Published: 26 March 2014

Abstract

Background

Previous studies have shown that poor cognition and low body mass index were associated with increased mortality. But few studies have investigated the association between cognition and mortality across the entire cognitive spectrum while adjusting for BMI. The objective of this study is to examine the associations between cognitive function, BMI and 7-year mortality in a rural elderly Chinese cohort.

Methods

A prospective cohort of 2,000 Chinese age 65 and over from four rural counties in China were followed for 7-years. Cognitive function, BMI and other covariate information were obtained at baseline.

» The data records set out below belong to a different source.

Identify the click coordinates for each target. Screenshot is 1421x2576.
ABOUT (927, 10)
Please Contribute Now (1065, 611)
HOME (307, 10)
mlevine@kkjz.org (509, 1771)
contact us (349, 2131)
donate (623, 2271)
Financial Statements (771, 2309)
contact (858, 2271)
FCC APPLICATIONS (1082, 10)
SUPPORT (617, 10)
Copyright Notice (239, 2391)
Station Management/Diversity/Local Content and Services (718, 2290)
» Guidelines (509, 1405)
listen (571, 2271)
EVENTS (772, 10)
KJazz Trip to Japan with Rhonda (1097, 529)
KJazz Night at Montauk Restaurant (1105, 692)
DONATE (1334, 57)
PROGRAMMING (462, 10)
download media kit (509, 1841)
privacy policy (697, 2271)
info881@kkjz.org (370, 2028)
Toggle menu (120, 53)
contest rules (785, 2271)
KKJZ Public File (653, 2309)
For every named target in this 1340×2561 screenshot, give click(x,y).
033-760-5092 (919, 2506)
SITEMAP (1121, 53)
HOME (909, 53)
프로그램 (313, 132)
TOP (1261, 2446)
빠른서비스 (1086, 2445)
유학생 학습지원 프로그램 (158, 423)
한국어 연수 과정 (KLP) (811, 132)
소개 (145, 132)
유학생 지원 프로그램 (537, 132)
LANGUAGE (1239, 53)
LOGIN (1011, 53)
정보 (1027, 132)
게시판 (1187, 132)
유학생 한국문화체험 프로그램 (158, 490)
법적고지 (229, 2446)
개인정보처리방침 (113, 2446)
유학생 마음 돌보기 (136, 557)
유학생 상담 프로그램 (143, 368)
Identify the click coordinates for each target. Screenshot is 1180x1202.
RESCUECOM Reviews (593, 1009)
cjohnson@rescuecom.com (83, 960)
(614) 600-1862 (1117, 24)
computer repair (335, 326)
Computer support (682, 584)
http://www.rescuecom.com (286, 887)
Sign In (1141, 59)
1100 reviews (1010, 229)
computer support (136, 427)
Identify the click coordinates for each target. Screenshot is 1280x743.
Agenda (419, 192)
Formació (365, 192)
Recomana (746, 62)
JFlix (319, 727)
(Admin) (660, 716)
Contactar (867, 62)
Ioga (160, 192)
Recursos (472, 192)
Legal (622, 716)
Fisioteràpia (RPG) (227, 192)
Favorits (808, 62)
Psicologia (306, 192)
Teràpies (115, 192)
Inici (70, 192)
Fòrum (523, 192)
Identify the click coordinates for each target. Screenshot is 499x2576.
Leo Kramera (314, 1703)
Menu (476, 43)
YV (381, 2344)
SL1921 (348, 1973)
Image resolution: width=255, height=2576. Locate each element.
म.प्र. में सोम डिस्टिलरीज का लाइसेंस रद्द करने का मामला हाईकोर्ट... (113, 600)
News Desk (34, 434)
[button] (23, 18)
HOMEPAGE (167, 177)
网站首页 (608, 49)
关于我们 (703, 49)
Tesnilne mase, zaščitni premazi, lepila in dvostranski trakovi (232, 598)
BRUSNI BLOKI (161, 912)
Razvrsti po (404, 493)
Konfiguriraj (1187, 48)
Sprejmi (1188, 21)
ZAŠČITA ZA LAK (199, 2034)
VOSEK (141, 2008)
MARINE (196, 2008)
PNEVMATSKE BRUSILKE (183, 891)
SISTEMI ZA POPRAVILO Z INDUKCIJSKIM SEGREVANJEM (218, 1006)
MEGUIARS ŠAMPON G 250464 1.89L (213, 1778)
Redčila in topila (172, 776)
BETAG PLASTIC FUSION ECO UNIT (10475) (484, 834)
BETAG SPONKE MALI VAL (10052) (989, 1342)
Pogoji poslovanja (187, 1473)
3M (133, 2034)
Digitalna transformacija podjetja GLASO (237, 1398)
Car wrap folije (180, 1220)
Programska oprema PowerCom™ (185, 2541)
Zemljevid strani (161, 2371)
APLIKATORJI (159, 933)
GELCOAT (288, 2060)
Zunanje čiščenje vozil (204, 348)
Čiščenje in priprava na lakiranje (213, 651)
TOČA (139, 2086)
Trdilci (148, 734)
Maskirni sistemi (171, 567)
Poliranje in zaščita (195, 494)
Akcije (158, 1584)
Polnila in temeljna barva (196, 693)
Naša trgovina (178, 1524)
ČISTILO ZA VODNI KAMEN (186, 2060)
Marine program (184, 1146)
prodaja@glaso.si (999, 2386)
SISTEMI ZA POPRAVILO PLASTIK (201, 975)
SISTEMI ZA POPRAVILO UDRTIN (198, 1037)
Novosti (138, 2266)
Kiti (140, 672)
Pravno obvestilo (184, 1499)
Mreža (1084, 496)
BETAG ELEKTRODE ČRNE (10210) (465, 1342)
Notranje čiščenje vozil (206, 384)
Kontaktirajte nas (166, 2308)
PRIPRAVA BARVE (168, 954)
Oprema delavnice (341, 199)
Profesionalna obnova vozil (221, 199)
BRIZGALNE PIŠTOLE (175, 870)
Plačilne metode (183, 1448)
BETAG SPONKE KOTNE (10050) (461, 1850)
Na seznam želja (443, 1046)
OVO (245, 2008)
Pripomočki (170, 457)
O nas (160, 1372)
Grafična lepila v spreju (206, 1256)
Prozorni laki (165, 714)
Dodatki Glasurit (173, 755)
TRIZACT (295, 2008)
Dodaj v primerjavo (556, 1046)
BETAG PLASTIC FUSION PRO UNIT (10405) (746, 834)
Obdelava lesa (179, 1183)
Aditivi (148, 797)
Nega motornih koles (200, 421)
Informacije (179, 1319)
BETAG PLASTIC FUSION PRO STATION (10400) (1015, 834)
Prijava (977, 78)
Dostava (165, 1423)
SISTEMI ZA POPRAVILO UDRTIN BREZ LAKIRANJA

Cox’s proportional hazard models were used to determine the effects of cognitive function and BMI on mortality risk.

Results

Of participants enrolled, 473 (23.7%) died during follow-up. Both lower cognitive function (HR = 1.48, p = 0.0049) and lower BMI (HR = 1.6, p < 0.0001) were independently associated with increased mortality risk compared to individuals with average cognitive function and normal weight. Higher cognitive function was associated with lower mortality risk (HR = 0.69, p = 0.0312). We found no significant difference in mortality risk between overweight/obese participants and those with normal weight.

Conclusions

Cognitive function and BMI were independent predictors of mortality risk. Intervention strategies for increasing cognitive function and maintaining adequate BMI may be important in reducing morality risk in the elderly population.